The Bill & Melinda Gates Foundation today announced grants to a group of 14 organizations working on postsecondary financial aid solutions. The organizations represent a mix of thought leaders from business, higher education, civil rights and public policy. Each will explore policy recommendations for improving financial aid, so that more young people can attend college, become successful students and ultimately earn valuable postsecondary degrees and credentials.

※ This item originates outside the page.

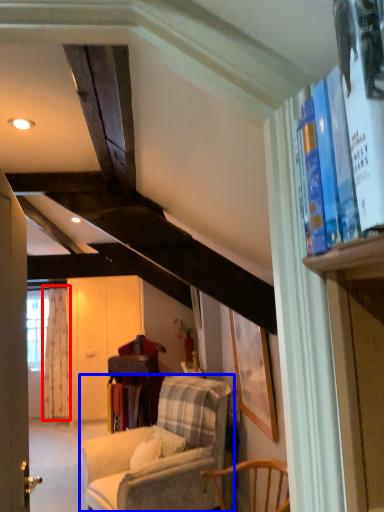 Question: Which of the following is the closest to the observer, curtain (highlighted by a red box) or chair (highlighted by a blue box)?

Choices:
 (A) curtain
 (B) chair

Answer: (B) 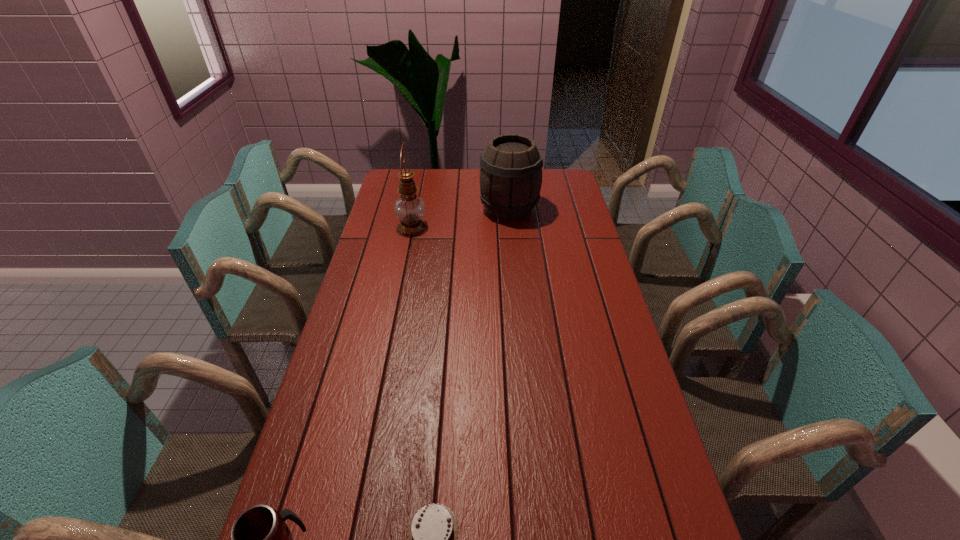 Locate an element on the screen. oil lamp is located at coordinates (409, 208).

These grants are part of a project, Reimagining Aid Design and Delivery (RADD), which will culminate in white papers published by each organization early next year. Each paper will offer an original perspective on how financial aid can help more students be successful in college. The foundation’s ultimate goal is to spark a robust discussion about how financial aid can be used as a lever to increase student success, especially for low-income and middle-income students.
“We believe financial aid is an important piece of the completion puzzle,” said Daniel Greenstein, director, Postsecondary Success, Bill & Melinda Gates Foundation. “Not only does it open doors for students, but when done right, financial aid can also increase the likelihood that young adults complete their educations. There is a lot to learn and we’re excited about beginning the conversation and finding out what the research will discover.”

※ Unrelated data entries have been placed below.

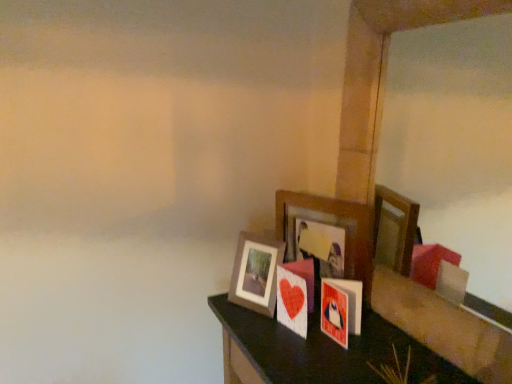 Question: Which is correct: wooden picture frame at center, the first picture frame viewed from the right, is inside wooden photo frame at center, the 2th picture frame positioned from the right, or outside of it?

Choices:
 (A) inside
 (B) outside

Answer: (B)

Question: In the image, is wooden picture frame at center, acting as the 2th picture frame starting from the left, on the left side or the right side of wooden photo frame at center, the first picture frame in the left-to-right sequence?

Choices:
 (A) left
 (B) right

Answer: (B)

Question: From a real-world perspective, relative to wooden photo frame at center, the first picture frame in the left-to-right sequence, is wooden picture frame at center, acting as the 2th picture frame starting from the left, vertically above or below?

Choices:
 (A) below
 (B) above

Answer: (B)

Question: From the image's perspective, is wooden photo frame at center, the first picture frame in the left-to-right sequence, positioned above or below wooden picture frame at center, acting as the 2th picture frame starting from the left?

Choices:
 (A) above
 (B) below

Answer: (B)

Question: Looking at their shapes, would you say wooden photo frame at center, the 2th picture frame positioned from the right, is wider or thinner than wooden picture frame at center, the first picture frame viewed from the right?

Choices:
 (A) thin
 (B) wide

Answer: (B)

Question: In terms of height, does wooden photo frame at center, the 2th picture frame positioned from the right, look taller or shorter compared to wooden picture frame at center, acting as the 2th picture frame starting from the left?

Choices:
 (A) short
 (B) tall

Answer: (A)

Question: From a real-world perspective, is wooden photo frame at center, the 2th picture frame positioned from the right, physically located above or below wooden picture frame at center, acting as the 2th picture frame starting from the left?

Choices:
 (A) below
 (B) above

Answer: (A) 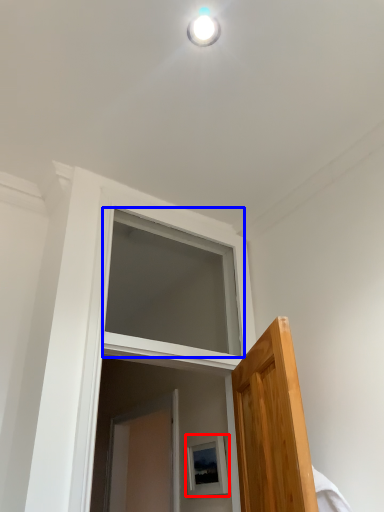 Question: Which object is further to the camera taking this photo, picture frame (highlighted by a red box) or window (highlighted by a blue box)?

Choices:
 (A) picture frame
 (B) window

Answer: (A) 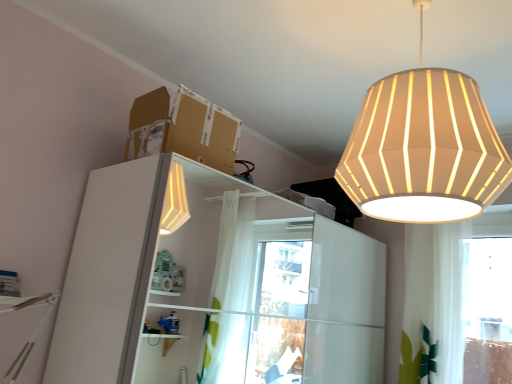 Question: In terms of width, does brown cardboard box at upper center look wider or thinner when compared to white fabric lampshade at upper right?

Choices:
 (A) wide
 (B) thin

Answer: (B)

Question: Do you think brown cardboard box at upper center is within white fabric lampshade at upper right, or outside of it?

Choices:
 (A) outside
 (B) inside

Answer: (A)

Question: Considering the real-world distances, which object is farthest from the white fabric lampshade at upper right?

Choices:
 (A) brown cardboard box at upper center
 (B) white glossy dresser at left

Answer: (B)

Question: Which is nearer to the white fabric lampshade at upper right?

Choices:
 (A) white glossy dresser at left
 (B) brown cardboard box at upper center

Answer: (B) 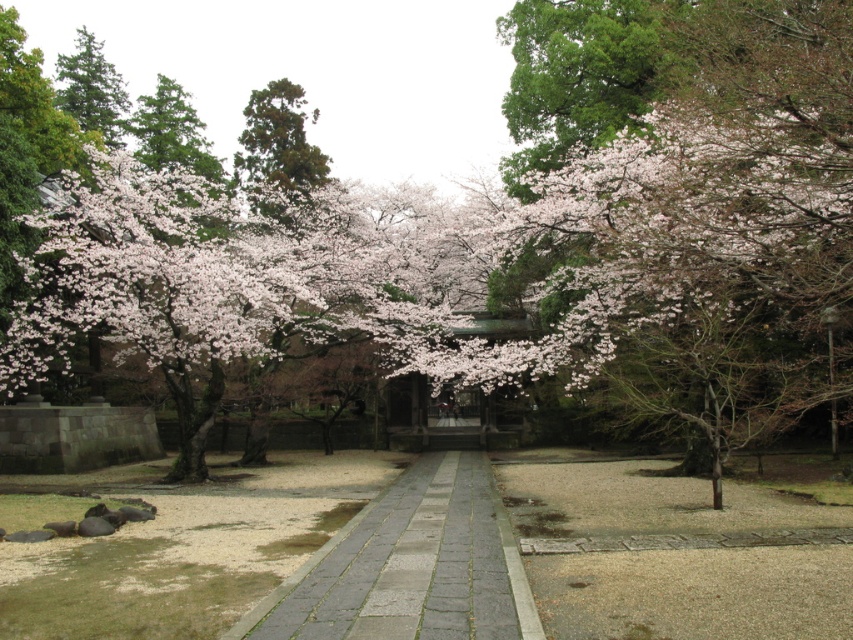 You are a visitor in the garden and want to walk on the gray stone pavement at center without stepping on the soft pink blossoms at center. Is this possible?

The soft pink blossoms at center are positioned over the gray stone pavement at center, so they are likely resting on top of the pavement. Therefore, it would be difficult to walk on the gray stone pavement at center without stepping on the soft pink blossoms at center.

Based on the photo, you are a visitor in the garden and want to take a photo of the gray stone pavement at center and the green matte tree at upper left. From which side of the path should you stand to ensure both objects are visible in your frame?

The gray stone pavement at center is located below the green matte tree at upper left, so standing on the side of the path opposite to the green matte tree at upper left will allow you to capture both in your photo.

You are standing at the entrance of the garden and want to take a photo of the soft pink blossoms at center. Where should you position yourself to capture them in the frame?

The soft pink blossoms at center are located at point 2D coordinates of (451, 253), so you should position yourself directly facing that coordinate point to capture them in the frame. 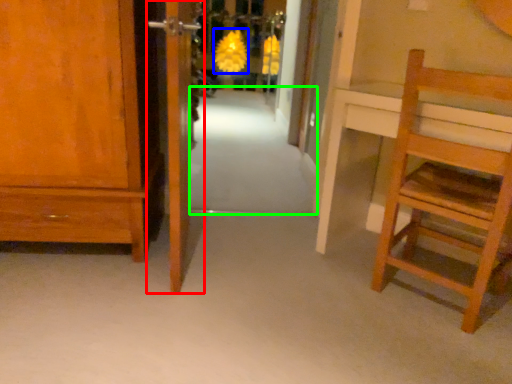 Question: Based on their relative distances, which object is farther from door (highlighted by a red box)? Choose from flower (highlighted by a blue box) and path (highlighted by a green box).

Choices:
 (A) flower
 (B) path

Answer: (A) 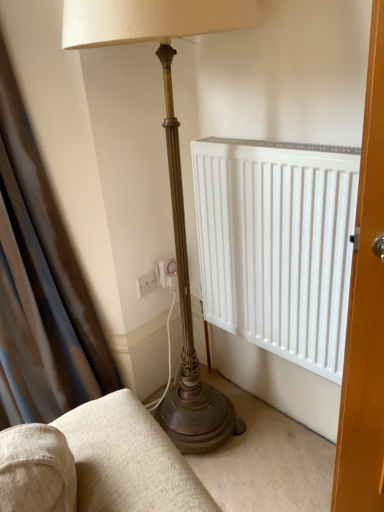 At what (x,y) coordinates should I click in order to perform the action: click on satin dark brown curtain at left. Please return your answer as a coordinate pair (x, y). Looking at the image, I should click on (40, 286).

Describe the element at coordinates (40, 286) in the screenshot. I see `satin dark brown curtain at left` at that location.

Where is `white plastic electric outlet at lower center`? The width and height of the screenshot is (384, 512). white plastic electric outlet at lower center is located at coordinates (147, 283).

What do you see at coordinates (147, 283) in the screenshot?
I see `white plastic electric outlet at lower center` at bounding box center [147, 283].

Where is `satin dark brown curtain at left`? The width and height of the screenshot is (384, 512). satin dark brown curtain at left is located at coordinates (40, 286).

Considering the positions of objects white plastic electric outlet at lower center and satin dark brown curtain at left in the image provided, who is more to the left, white plastic electric outlet at lower center or satin dark brown curtain at left?

From the viewer's perspective, satin dark brown curtain at left appears more on the left side.

Which object is closer to the camera taking this photo, white plastic electric outlet at lower center or satin dark brown curtain at left?

Positioned in front is satin dark brown curtain at left.

Which is in front, point (139, 296) or point (37, 239)?

The point (37, 239) is closer to the camera.

From the image's perspective, which is below, white plastic electric outlet at lower center or satin dark brown curtain at left?

From the image's view, white plastic electric outlet at lower center is below.

From a real-world perspective, is white plastic electric outlet at lower center positioned over satin dark brown curtain at left based on gravity?

Actually, white plastic electric outlet at lower center is physically below satin dark brown curtain at left in the real world.

Which of these two, white plastic electric outlet at lower center or satin dark brown curtain at left, is thinner?

With smaller width is white plastic electric outlet at lower center.

Does white plastic electric outlet at lower center have a greater height compared to satin dark brown curtain at left?

Incorrect, the height of white plastic electric outlet at lower center is not larger of that of satin dark brown curtain at left.

Considering the sizes of white plastic electric outlet at lower center and satin dark brown curtain at left in the image, is white plastic electric outlet at lower center bigger or smaller than satin dark brown curtain at left?

Considering their sizes, white plastic electric outlet at lower center takes up less space than satin dark brown curtain at left.

Can we say white plastic electric outlet at lower center lies outside satin dark brown curtain at left?

Yes, white plastic electric outlet at lower center is not within satin dark brown curtain at left.

Is white plastic electric outlet at lower center positioned far away from satin dark brown curtain at left?

They are positioned close to each other.

Is white plastic electric outlet at lower center positioned with its back to satin dark brown curtain at left?

→ white plastic electric outlet at lower center does not have its back to satin dark brown curtain at left.

The image size is (384, 512). I want to click on curtain that appears above the white plastic electric outlet at lower center (from a real-world perspective), so click(40, 286).

Considering the positions of objects satin dark brown curtain at left and white plastic electric outlet at lower center in the image provided, who is more to the left, satin dark brown curtain at left or white plastic electric outlet at lower center?

satin dark brown curtain at left.

Is satin dark brown curtain at left in front of or behind white plastic electric outlet at lower center in the image?

Visually, satin dark brown curtain at left is located in front of white plastic electric outlet at lower center.

Is point (23, 244) positioned behind point (150, 283)?

No, (23, 244) is closer to viewer.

The RADD project is intended to accomplish two goals: (1) to shift the national conversation on federal financial aid toward ideas that will make college more affordable, while giving students the support and encouragement they need to earn their degree or credential; and (2) to seed the field with innovative policies that can make that happen.
The U.S. economy needs more highly-skilled workers than our postsecondary system is producing, and there is an increasing mismatch between the qualifications of those entering the labor market and employer needs. At this critical moment, there is an opportunity to explore new ways of helping students finance their postsecondary educations so that they are encouraged and supported, from start to finish. Currently, only about half of all students who start a postsecondary program complete.

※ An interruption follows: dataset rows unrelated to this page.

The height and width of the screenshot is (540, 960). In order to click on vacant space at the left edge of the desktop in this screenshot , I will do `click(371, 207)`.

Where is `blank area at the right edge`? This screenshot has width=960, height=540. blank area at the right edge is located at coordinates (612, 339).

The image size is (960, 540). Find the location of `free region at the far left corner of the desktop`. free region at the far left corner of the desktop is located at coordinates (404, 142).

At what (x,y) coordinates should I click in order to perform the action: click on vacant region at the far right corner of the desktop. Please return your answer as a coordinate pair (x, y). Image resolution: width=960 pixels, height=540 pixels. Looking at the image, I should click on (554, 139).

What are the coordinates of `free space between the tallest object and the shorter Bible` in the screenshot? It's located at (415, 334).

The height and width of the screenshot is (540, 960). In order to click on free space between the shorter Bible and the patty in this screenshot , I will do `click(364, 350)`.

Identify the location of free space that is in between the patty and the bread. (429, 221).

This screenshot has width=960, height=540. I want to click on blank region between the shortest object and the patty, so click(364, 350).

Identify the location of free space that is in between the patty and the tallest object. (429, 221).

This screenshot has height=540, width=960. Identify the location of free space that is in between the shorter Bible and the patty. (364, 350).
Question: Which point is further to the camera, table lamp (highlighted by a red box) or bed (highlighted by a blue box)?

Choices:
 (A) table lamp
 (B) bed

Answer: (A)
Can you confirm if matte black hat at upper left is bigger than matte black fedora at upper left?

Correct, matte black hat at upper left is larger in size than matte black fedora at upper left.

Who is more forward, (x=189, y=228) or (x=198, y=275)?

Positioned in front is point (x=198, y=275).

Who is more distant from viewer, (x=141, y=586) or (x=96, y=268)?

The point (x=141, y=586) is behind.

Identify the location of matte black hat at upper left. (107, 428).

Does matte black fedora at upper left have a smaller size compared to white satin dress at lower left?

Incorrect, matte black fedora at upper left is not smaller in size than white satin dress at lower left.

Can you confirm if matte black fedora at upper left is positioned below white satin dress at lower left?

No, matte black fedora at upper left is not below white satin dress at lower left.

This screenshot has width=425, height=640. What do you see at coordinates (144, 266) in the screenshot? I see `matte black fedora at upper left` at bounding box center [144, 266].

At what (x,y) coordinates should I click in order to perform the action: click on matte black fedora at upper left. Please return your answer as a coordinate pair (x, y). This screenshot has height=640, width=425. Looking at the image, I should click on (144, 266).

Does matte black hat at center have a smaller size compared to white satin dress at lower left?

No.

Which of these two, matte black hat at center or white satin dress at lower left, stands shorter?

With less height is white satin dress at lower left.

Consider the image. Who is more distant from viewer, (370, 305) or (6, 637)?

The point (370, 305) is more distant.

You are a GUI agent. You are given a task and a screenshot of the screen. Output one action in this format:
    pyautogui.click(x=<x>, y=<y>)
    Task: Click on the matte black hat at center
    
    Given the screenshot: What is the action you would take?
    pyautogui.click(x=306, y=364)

The 14 organizations involved in the RADD project will receive a total of $3.3 million in grants.
The organizations are: Alliance for Excellent Education, Association of Public & Land-Grant Universities (APLU), Center for Law & Social Policy (CLASP), Committee for Economic Development, Excelencia in Education, HCM Strategists , Institute for Higher Education Policy (IHEP), National Association of Student Financial Aid Administrators (NASFAA), National College Access Network (NCAN), New America Foundation (NAF), The Education Trust, The Institute for College Access & Success (TICAS), US Chamber of Commerce’s Institute for a Competitive Workforce, and Young Invincibles.
Additional grantees may be added as the project moves forward.
The RADD project supports the foundation’s overall commitment to helping students obtain the credentials they need to be competitive in the workforce, and to helping institutions improve while managing costs in tough times.
“As education costs increase and public funding diminishes, we have lost the one thing that has kept college within everyone’s reach—affordability,” added Greenstein.
In addition to financial aid, the foundation’s postsecondary strategy also supports flexible learning platforms, improved technology, and high-quality on-campus programs, which are all part of the effort to substantively address affordability and student success.